Created 06-29-2017 08:29 PM
I imported same table twice , once compressed and once uncompressed . comparing the two I have four questions marked as 1,2,3,4 ( please see below)
parameter used : --hcatalog-storage-stanza "stored as orcfile" Location: hdfs://hdfs-ha/apps/hive/warehouse/pa_lane_txn_orc Table Type: MANAGED_TABLE Table Parameters: numFiles 4 numRows 0 <<<< 1) number of rows shown as zero ? rawDataSize 0 <<<< 2) rawDataSize shown as zero ? totalSize 205994912 <<<< 3) totalSize is less than the compressed ? transient_lastDdlTime 1498767240 Compressed: No
parameter used: --hcatalog-storage-stanza 'stored as orc tblproperties ("orc.compress"="SNAPPY")' Location: hdfs://hdfs-ha/apps/hive/warehouse/pa_lane_txn_orc Table Type: MANAGED_TABLE Table Parameters: COLUMN_STATS_ACCURATE {\"BASIC_STATS\":\"true\"} numFiles 4 numRows 9999999 orc.compress SNAPPY rawDataSize 32315364706 totalSize 318486342 transient_lastDdlTime 1498766230 Compressed: No <<<< 4) compressed flag is showing NO even its SNAPPY compressed ?
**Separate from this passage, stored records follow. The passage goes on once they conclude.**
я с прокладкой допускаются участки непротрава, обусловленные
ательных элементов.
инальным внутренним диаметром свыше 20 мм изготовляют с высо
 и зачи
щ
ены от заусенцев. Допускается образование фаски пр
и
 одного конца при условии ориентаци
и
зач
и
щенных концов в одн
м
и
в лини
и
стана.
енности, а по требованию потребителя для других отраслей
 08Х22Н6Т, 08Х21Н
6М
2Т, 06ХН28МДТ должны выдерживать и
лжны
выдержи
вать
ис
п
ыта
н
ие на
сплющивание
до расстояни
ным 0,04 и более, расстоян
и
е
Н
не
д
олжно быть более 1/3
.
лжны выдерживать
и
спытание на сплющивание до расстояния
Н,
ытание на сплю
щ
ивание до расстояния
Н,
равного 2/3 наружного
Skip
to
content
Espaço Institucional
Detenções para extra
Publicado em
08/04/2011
Created 06-29-2017 08:45 PM
and I again imported the table in orc snappy compressed form , this time its showing the numRows and rawDataSize also as zero ?
Location: hdfs://hdfs-ha/apps/hive/warehouse/pa_lane_txn_orc Table Type: MANAGED_TABLE Table Parameters: numFiles 4 numRows 0 orc.compress SNAPPY rawDataSize 0 totalSize 318486342 transient_lastDdlTime 1498768617
Created 06-30-2017 08:22 PM
1 & 2) Trying running "analyze table" to generate row and data size statistics.
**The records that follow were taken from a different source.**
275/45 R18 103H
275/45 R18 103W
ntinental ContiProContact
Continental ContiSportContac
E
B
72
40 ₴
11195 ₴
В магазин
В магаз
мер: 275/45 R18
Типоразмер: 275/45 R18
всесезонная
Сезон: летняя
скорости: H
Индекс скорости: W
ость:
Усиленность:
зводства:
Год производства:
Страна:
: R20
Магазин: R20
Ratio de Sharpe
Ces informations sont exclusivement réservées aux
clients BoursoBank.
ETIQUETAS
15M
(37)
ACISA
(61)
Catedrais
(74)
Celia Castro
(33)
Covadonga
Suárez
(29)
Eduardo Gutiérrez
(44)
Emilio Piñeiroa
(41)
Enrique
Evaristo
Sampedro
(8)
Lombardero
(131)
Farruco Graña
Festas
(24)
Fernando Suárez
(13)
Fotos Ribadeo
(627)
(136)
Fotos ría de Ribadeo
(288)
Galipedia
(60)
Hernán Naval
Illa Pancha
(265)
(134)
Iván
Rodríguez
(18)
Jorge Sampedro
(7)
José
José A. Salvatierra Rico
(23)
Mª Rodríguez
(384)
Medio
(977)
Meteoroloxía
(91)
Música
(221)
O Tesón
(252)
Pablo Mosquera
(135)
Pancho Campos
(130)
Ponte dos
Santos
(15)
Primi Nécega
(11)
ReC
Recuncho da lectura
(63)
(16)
https://cwiki.apache.org/confluence/display/Hive/StatsDev#StatsDev-ExistingTables%E2%80%93ANALYZE
3) ORC files are compressed with zlib by default. zlib offers a higher level of compression than snappy. If you don't want compression you have to set orc.compress to "NONE"
4) I believe this is referencing the hive compression feature. Text files can be gzipped or bzipped and still read by Hive.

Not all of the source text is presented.